Quand c’est nécessaire, comme les autres exploitations, il fait appel à des travailleurs européens – Ukrainiens, Roumains ou Moldaves – qu’il paie « très volontiers » car leur travail et leur sacrifice n’ont « pas de prix ».

Cette « agriculture héroïque », sur des terrains pentus, on la retrouve aussi sur les îles de Lampedusa, Procida (sud) et dans la région des Cinq Terres (nord).

Renconcer, une tragédie

En raison des difficultés, certains renoncent, une « tragédie » pour Salvatore: « voir de nombreuses terrasses laissées à l’abandon, c’est comme un coup de poignard dans le coeur. On ne cherche pas à blâmer ou culpabiliser ceux qui ne cultivent pas mais c’est désolant ».

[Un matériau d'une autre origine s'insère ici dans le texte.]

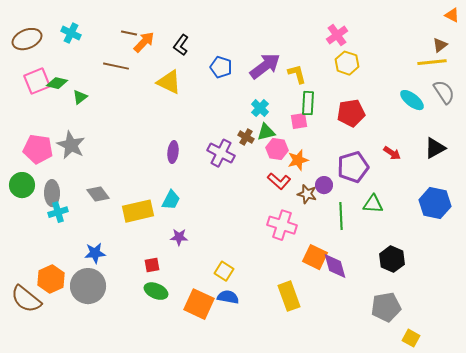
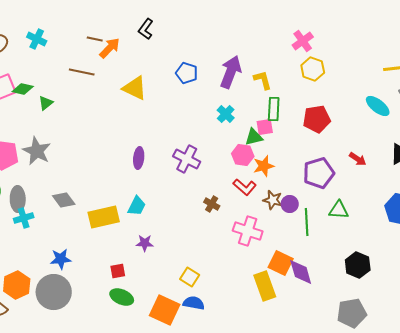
black L-shape: (181, 45) -> (146, 29), moved
purple arrow: (265, 66) -> (231, 72), turned -32
green triangle: (266, 132) -> (254, 137), moved
brown cross: (246, 137) -> (212, 204), moved
purple circle: (324, 185) -> (290, 204), moved
yellow rectangle: (289, 296) -> (265, 286), moved

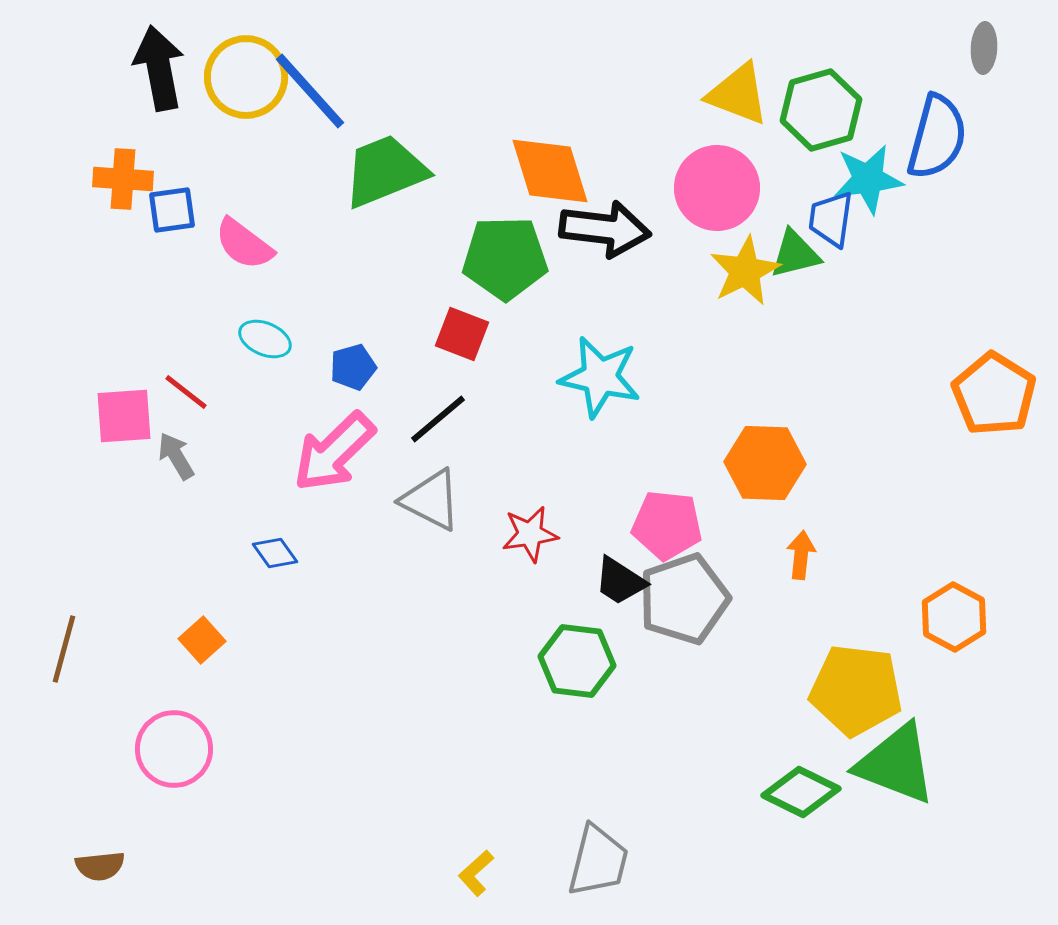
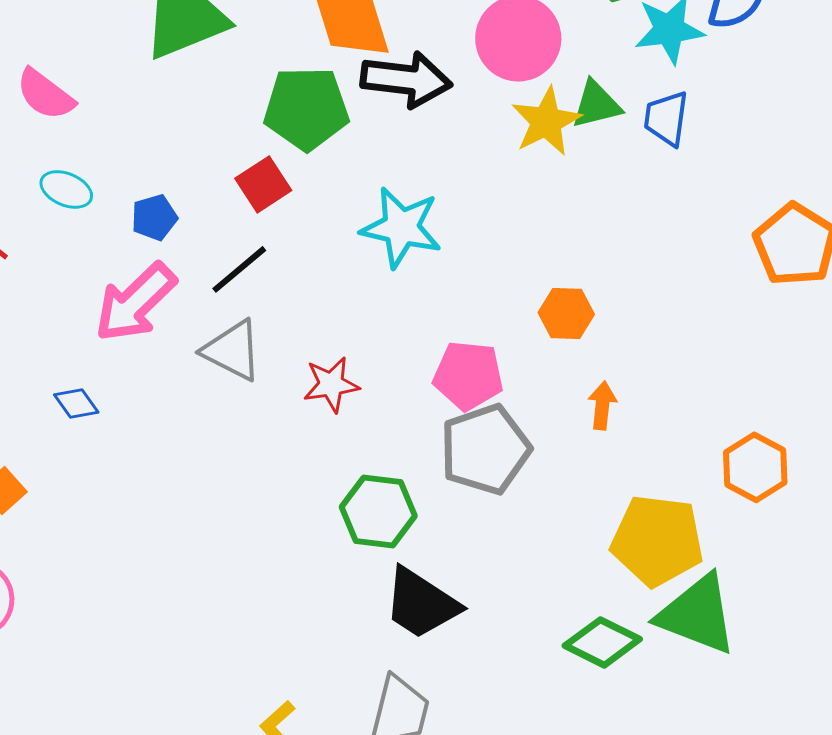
blue trapezoid: (831, 219) -> (666, 118), moved
red square: (462, 334) -> (263, 184), turned 36
orange hexagon: (765, 463) -> (566, 313), size x0.7
black trapezoid: (620, 581) -> (421, 603), moved, size x1.5

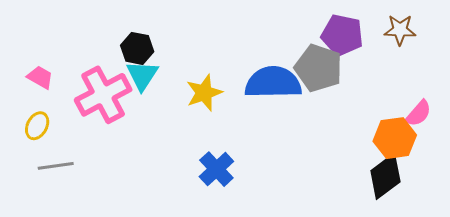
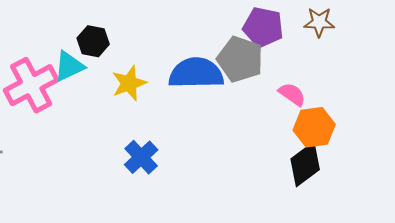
black hexagon: (137, 48) -> (93, 41), moved
cyan triangle: (142, 75) -> (69, 66), turned 32
pink semicircle: (418, 113) -> (292, 94), moved, turned -96

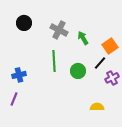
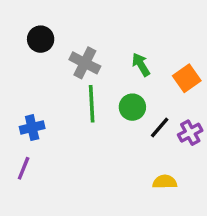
gray cross: (59, 30) -> (85, 63), moved
black line: (100, 63) -> (160, 128), moved
green circle: (78, 71) -> (132, 107), moved

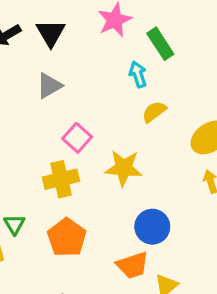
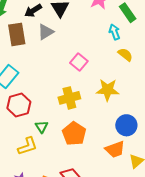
gray triangle: (49, 86) -> (46, 32), moved
yellow semicircle: (154, 112) -> (125, 55), turned 77
pink square: (77, 138) -> (79, 62), moved

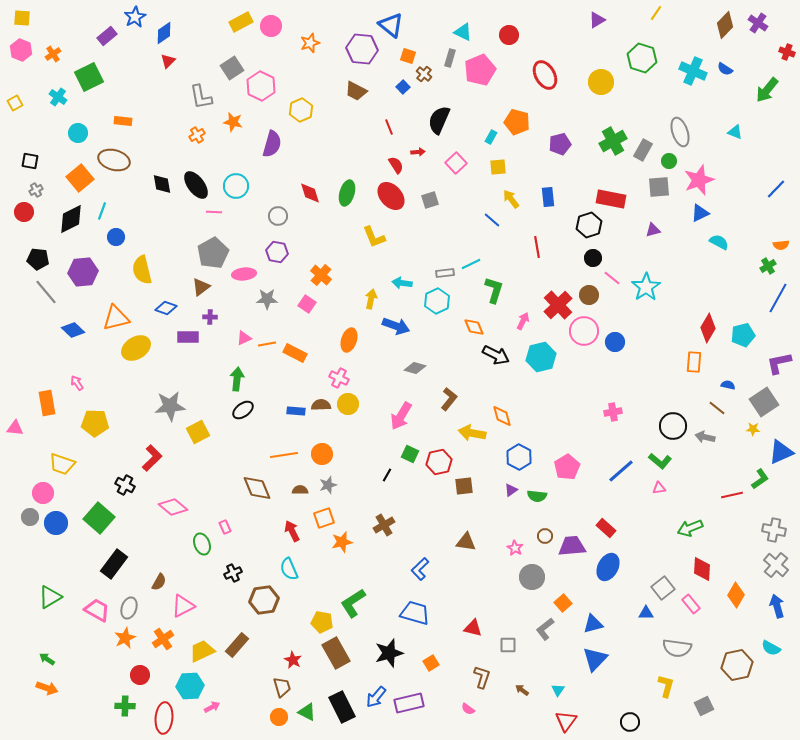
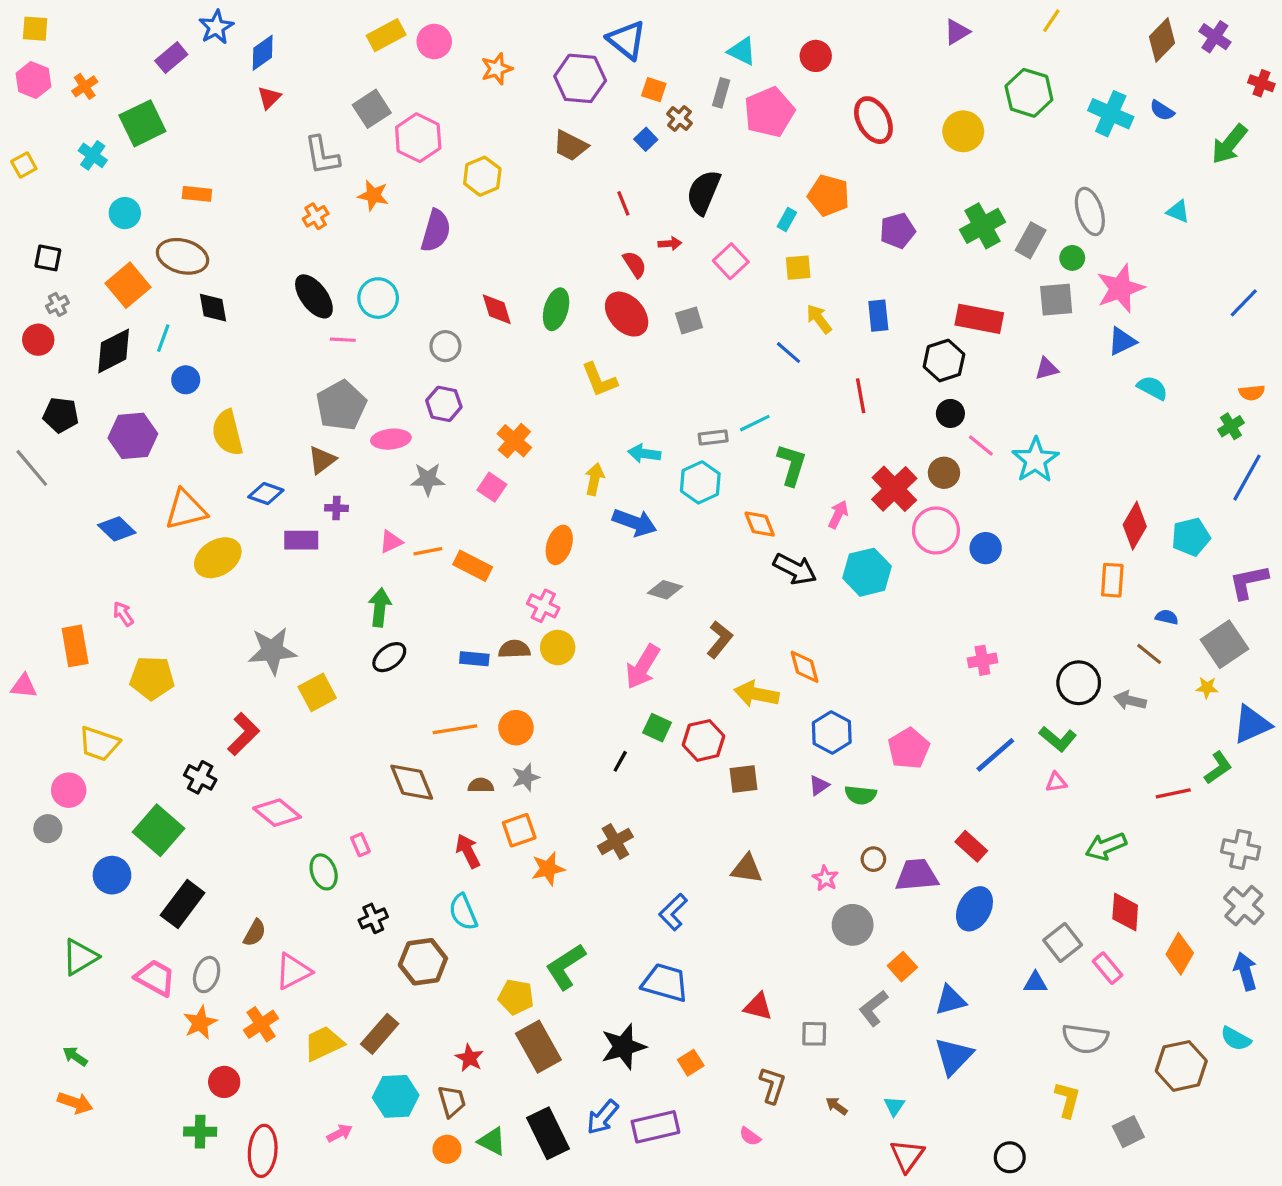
black diamond: (162, 184) -> (213, 308), moved
gray line: (46, 292) -> (32, 468), moved
blue circle: (56, 523) -> (112, 875), moved
cyan hexagon: (190, 686) -> (396, 1096), moved

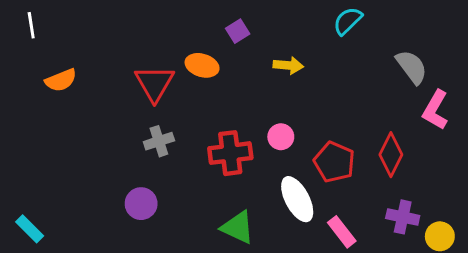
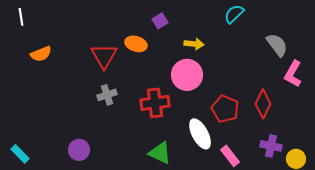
pink circle: (281, 137) -> (187, 75), moved, size x1.8
purple circle: (141, 204) -> (79, 150), moved

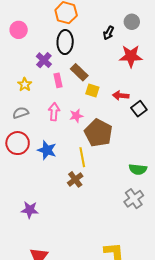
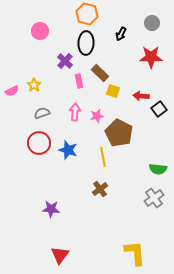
black arrow: (109, 33) -> (121, 34), moved
yellow star: (25, 84) -> (34, 85), moved
brown cross: (75, 179) -> (100, 189), moved

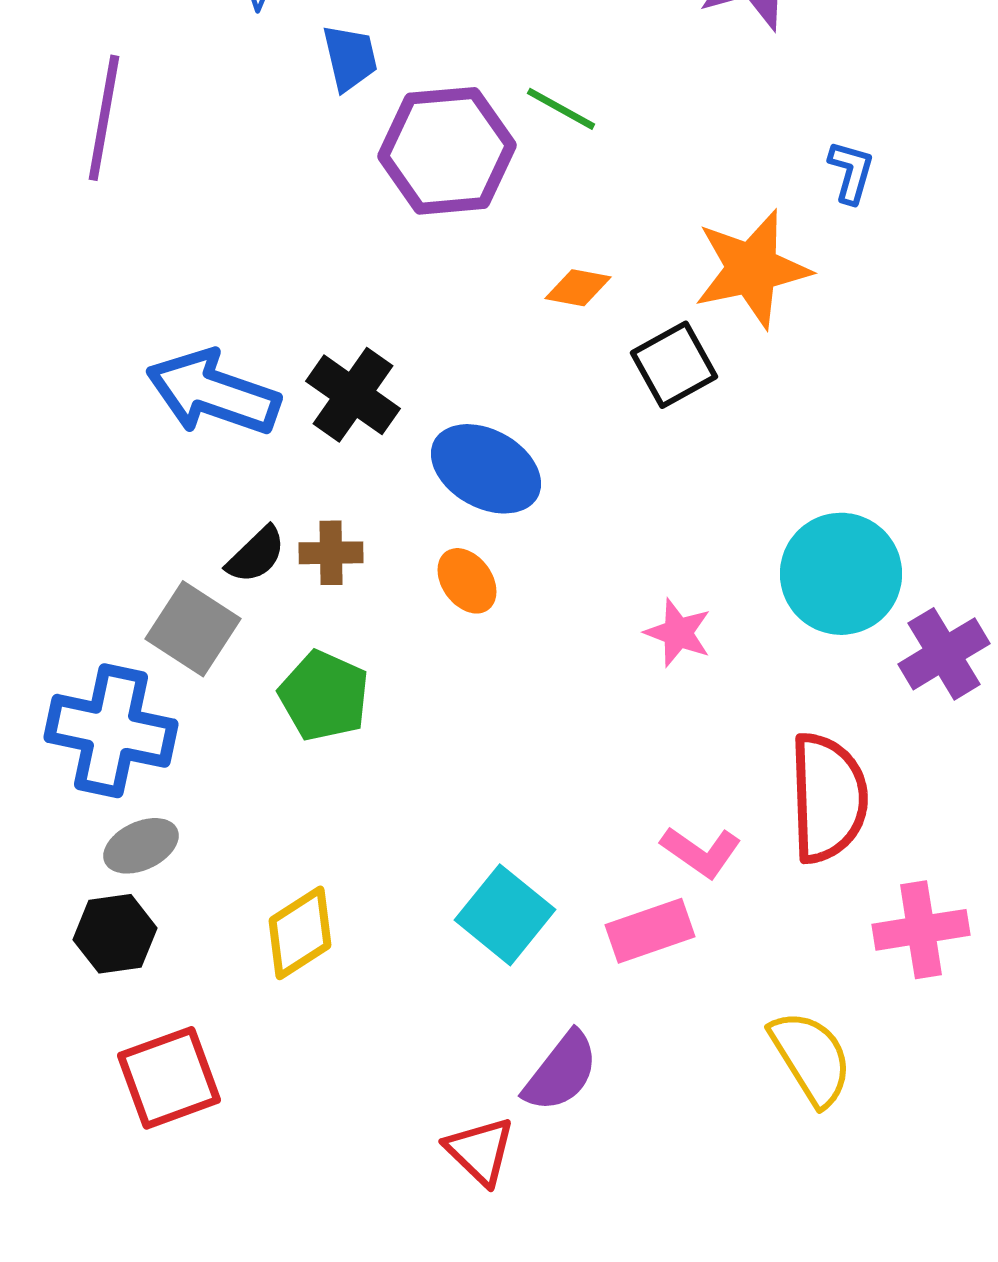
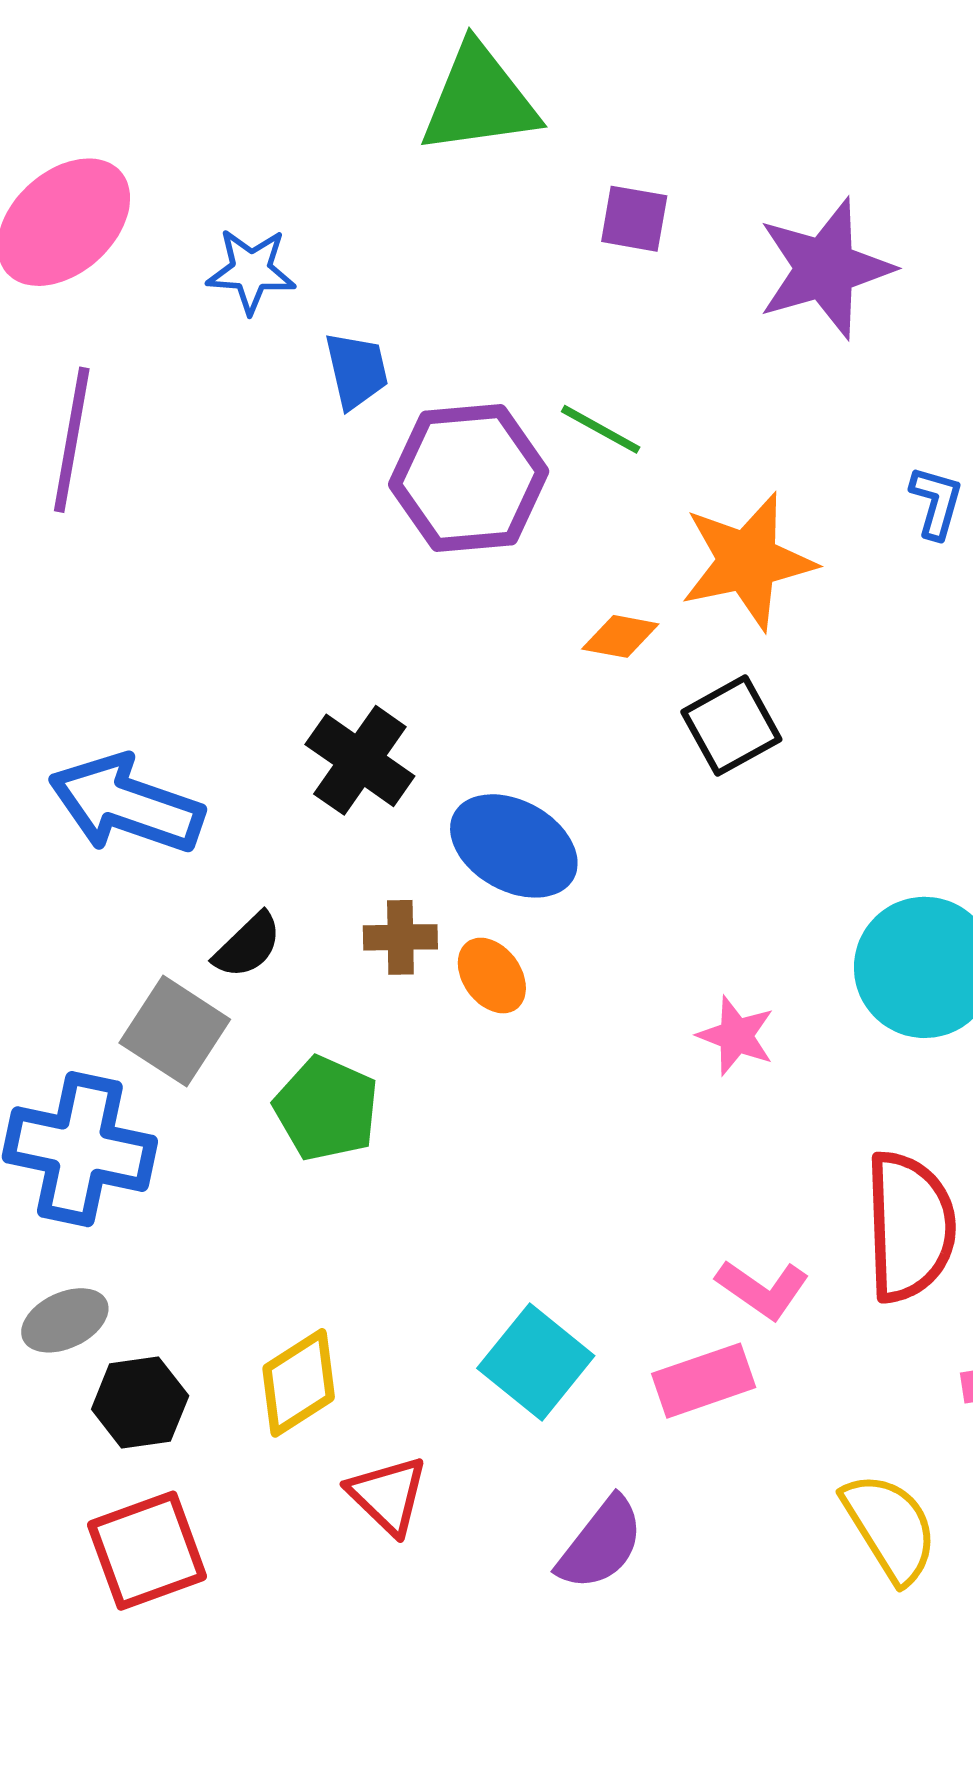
orange star: (752, 269) -> (748, 561), moved
blue arrow: (213, 393) -> (126, 804), moved
brown cross: (331, 553) -> (400, 937), moved
gray ellipse: (141, 846) -> (65, 1320), moved
black hexagon: (115, 934) -> (140, 1403), moved
red triangle: (480, 1151) -> (388, 1495), moved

Outre la pénibilité, la difficulté est économique: « On ne peut pas rivaliser avec les marchés argentin, uruguayen, marocain, espagnol ou turc. Chez eux, tout est automatisé et les coûts de récolte sont très faibles. Pour couvrir nos coûts, il faudrait qu’on demande plus de 2 euros par kilo (contre 1,4-1,5 euro actuellement), ce n’est pas possible… »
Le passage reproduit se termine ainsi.